▶ **What is needed**: Spot each line in the records below where the word "limited" occurs, then copy it.

◆ ◆ ◆ ◆ ◆

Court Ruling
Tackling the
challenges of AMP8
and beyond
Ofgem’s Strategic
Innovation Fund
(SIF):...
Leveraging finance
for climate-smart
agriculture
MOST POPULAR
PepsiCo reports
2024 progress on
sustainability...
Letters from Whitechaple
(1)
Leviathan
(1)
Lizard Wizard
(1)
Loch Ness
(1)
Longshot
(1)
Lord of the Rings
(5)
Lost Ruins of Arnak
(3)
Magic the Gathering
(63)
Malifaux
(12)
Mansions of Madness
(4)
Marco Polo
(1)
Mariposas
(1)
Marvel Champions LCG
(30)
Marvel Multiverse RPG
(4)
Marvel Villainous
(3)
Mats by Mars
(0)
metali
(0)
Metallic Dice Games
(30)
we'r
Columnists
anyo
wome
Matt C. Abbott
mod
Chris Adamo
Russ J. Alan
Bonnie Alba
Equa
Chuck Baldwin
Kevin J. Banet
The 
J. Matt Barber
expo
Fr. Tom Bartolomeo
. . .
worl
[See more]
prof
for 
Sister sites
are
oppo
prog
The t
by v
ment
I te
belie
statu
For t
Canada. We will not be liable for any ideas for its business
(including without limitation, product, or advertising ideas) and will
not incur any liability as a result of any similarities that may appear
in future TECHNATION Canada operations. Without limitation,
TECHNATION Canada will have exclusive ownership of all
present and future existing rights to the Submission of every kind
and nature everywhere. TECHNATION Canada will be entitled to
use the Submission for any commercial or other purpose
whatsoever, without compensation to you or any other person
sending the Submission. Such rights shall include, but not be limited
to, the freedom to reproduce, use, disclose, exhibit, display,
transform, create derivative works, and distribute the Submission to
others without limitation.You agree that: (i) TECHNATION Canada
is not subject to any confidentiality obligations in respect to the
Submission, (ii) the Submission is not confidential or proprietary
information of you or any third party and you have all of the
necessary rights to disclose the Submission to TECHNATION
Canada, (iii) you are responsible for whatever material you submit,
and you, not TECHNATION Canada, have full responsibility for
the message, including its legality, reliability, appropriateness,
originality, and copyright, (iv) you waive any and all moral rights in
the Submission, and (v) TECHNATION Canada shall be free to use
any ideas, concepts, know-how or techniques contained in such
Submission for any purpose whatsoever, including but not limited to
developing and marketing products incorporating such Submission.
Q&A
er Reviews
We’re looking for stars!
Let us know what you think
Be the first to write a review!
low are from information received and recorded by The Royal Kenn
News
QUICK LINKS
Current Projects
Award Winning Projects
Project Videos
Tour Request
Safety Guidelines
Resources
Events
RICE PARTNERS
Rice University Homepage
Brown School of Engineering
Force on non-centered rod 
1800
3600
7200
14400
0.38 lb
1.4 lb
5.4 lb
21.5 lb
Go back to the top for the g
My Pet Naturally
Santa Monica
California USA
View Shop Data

◆ ◆ ◆ ◆ ◆

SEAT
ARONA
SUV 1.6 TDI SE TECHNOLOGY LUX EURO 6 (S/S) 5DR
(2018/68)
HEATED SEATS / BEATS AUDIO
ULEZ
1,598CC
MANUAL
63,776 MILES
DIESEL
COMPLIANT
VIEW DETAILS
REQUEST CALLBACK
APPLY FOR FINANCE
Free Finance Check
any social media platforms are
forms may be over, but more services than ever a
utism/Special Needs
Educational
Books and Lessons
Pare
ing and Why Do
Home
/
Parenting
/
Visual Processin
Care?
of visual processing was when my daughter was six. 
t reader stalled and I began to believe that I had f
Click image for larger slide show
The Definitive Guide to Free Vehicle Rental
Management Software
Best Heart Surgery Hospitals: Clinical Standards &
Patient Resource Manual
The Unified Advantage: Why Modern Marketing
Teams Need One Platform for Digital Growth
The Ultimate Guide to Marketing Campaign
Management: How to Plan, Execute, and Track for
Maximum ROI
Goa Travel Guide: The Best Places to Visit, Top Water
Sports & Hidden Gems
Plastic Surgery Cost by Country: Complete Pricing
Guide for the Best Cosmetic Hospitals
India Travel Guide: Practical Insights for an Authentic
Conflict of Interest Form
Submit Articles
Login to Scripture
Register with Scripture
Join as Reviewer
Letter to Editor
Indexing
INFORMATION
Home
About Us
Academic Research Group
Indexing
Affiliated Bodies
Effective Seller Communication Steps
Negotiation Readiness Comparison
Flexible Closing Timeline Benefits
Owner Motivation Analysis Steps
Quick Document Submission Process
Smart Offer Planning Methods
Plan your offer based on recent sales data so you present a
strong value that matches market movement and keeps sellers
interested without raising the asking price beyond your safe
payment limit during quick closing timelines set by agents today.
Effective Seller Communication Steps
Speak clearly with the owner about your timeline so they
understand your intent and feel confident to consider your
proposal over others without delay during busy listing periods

◆ ◆ ◆ ◆ ◆

▶ **Expected answer**:
sending the Submission. Such rights shall include, but not be limited
Submission for any purpose whatsoever, including but not limited to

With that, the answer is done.